Re: Postgres table size
Hi
Thanks. Ill post it on the mailing list when I get the results.
Im trying to calculate and see how the tablesize works for a simple
table.
I have a table with 10 cols
5 varchars _ it is declared as varchar(40) but contains data of length 3
5 numeric - declared as numeric(22,0) but contains data of precision 10
There are 10000 rows
select * from pg_relation_size gives 1548288 bytes as the table's size
select relpages from pg_class for that table gives 189 pages
Calculation
varchar = (overhead) 4 + (actual length of string) 3 = 7 bytes
*for 5 varchar
cols = 5*7 = 35 bytes
numeric
(according to manual--- The actual storage requirement is two bytes for
each group of four decimal digits, plus eight bytes overhead )

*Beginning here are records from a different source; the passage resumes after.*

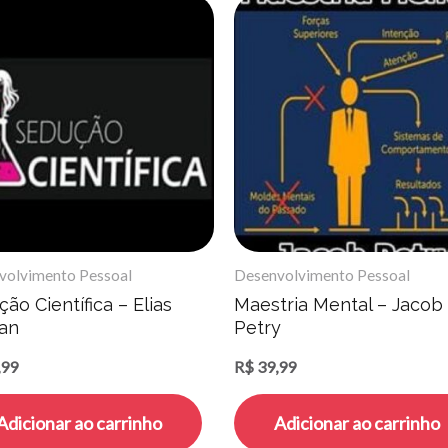
volvimento Pessoal
Desenvolvimento Pessoal
ão Cientí­fica – Elias
Maestria Mental – Jacob
an
Petry
,99
R$
39,99
Adicionar ao carrinho
Adicionar ao carrinho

numeric = ( 10/4)*2 +8 = 13 bytes
*for 5 numeric cols = 13 *5 = 65
*row overhead = 32
So
Bytes per row = 35 + 65 +32 = 132 bytes
for 10000
rows = 1320000
The manual says ---The first 20 bytes of each page consists of a page header (PageHeaderData).
There are 189 pages
*page header cost = 20*189 = 3780 bytes
Therefore Total = 1320000 (row cost) + 3780 (page header cost)=1323780 bytes for this table
Is this calculation right? But the size of the table according to pg_relation_size is 1548288 bytes
What am I missing in my calculation?
Thanks for your help.
Thanks
sharmila
----- Original Message ----
From: Jeff Davis <pgsql@j-davis.com>
To: SHARMILA JOTHIRAJAH <sharmi_jo@yahoo.com>
Sent: Friday, November 16, 2007 2:12:46 PM
Subject: Re: [GENERAL] Postgres table size
On Fri, 2007-11-16 at 07:36 -0800, SHARMILA JOTHIRAJAH wrote:
Hi,
You were right. I installed beta2 and the table size now is
4682817536. ThanksHow do you estimate the table size generally., ie.,
what is the storage size of varchar, numeric and timestamp columns
and
What is the row overhead?
For example, If I have a table (in postgres8.2.3 version) with 10
rows
and 3 columns (varchar,numeric(22,0),timestamp) , how do I estimate
their storage size. How does 8.3Beta-2 handle this?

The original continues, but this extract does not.